The above calculation results show that the probability of moderate or serious failure is small, while the probability of no failure is large, which is consistent with the actual situation and verifies the accuracy and feasibility of the method in this paper. According to the principle of maximum affiliation, the safety risk level of this hydrogen refueling station can be determined and the countermeasures that should be taken can be analyzed. According to the existing safety risk management scheme, it is enough to strengthen the monitoring, but it is also necessary to pay attention to the changes of each influencing factor and take corresponding measures.

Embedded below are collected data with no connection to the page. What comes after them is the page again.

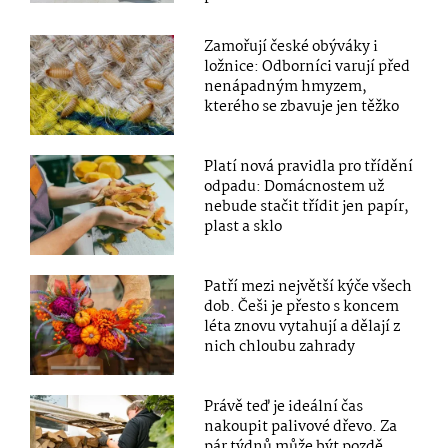
Zamořují české obýváky i
ložnice: Odborníci varují před
nenápadným hmyzem,
kterého se zbavuje jen těžko
Platí nová pravidla pro třídění
odpadu: Domácnostem už
nebude stačit třídit jen papír,
plast a sklo
Patří mezi největší kýče všech
dob. Češi je přesto s koncem
léta znovu vytahují a dělají z
nich chloubu zahrady
Právě teď je ideální čas
nakoupit palivové dřevo. Za
pár týdnů může být pozdě,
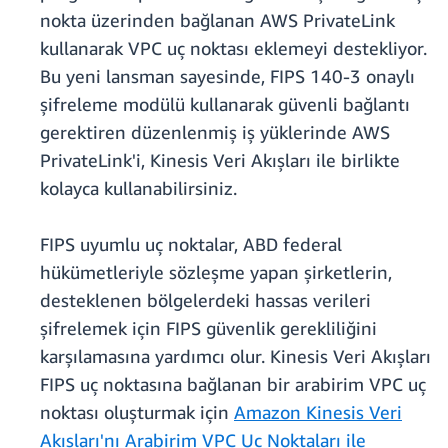
nokta üzerinden bağlanan AWS PrivateLink
kullanarak VPC uç noktası eklemeyi destekliyor.
Bu yeni lansman sayesinde, FIPS 140-3 onaylı
şifreleme modülü kullanarak güvenli bağlantı
gerektiren düzenlenmiş iş yüklerinde AWS
PrivateLink'i, Kinesis Veri Akışları ile birlikte
kolayca kullanabilirsiniz.
FIPS uyumlu uç noktalar, ABD federal
hükümetleriyle sözleşme yapan şirketlerin,
desteklenen bölgelerdeki hassas verileri
şifrelemek için FIPS güvenlik gerekliliğini
karşılamasına yardımcı olur. Kinesis Veri Akışları
FIPS uç noktasına bağlanan bir arabirim VPC uç
noktası oluşturmak için
Amazon Kinesis Veri
Akışları'nı Arabirim VPC Uç Noktaları ile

Table 1. Intermediate events corresponding to intermediate nodes
Table 2. Risk occurrence likelihood level criteria
Table 3. Subset of root node failure probabilities
Table 4. Intermediate node y1 conditional probability table
Table 5. Root node posterior probability

5 Conclusion

In this paper, the safety risks affecting the operation of rail transit hydrogen refueling stations are studied. Firstly, the safety risk factors affecting the operation of hydrogen refueling stations are selected and the formulae for the evaluation indexes are derived; then a Bayesian network model based on the T-S fuzzy fault tree analysis method is constructed and the conditional probability table of Bayesian network nodes is assigned with the basic events of potential hydrogen refueling station safety accidents; finally, the triangle affiliation function, the fuzzy subset of failure probabilities and the posterior probability formulae are used for the calculation. The usability of this safety risk evaluation method is verified.